#### Work instruction:
All entries are to be copied exactly, with pictures removed.

*** Data provided ***

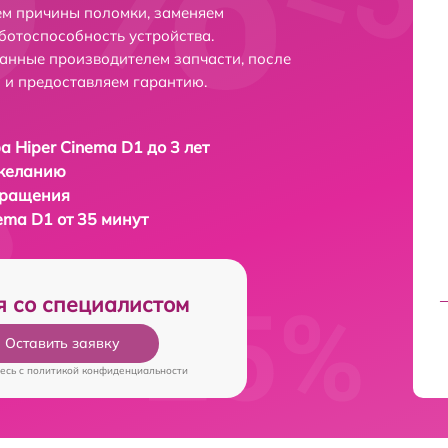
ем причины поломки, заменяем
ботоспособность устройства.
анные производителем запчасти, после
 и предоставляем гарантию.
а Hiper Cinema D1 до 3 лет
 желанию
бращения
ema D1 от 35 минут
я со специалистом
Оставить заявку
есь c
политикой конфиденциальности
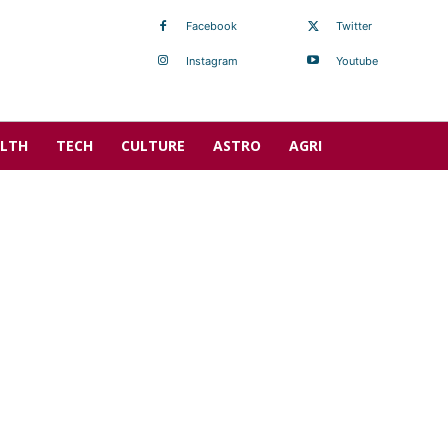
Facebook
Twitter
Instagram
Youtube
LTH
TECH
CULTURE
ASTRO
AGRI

*** End of Data provided ***

#### Response to this task:
ем причины поломки, заменяем
ботоспособность устройства.
анные производителем запчасти, после
 и предоставляем гарантию.
а Hiper Cinema D1 до 3 лет
 желанию
бращения
ema D1 от 35 минут
я со специалистом
Оставить заявку
есь c
политикой конфиденциальности
Facebook
Twitter
Instagram
Youtube
LTH
TECH
CULTURE
ASTRO
AGRI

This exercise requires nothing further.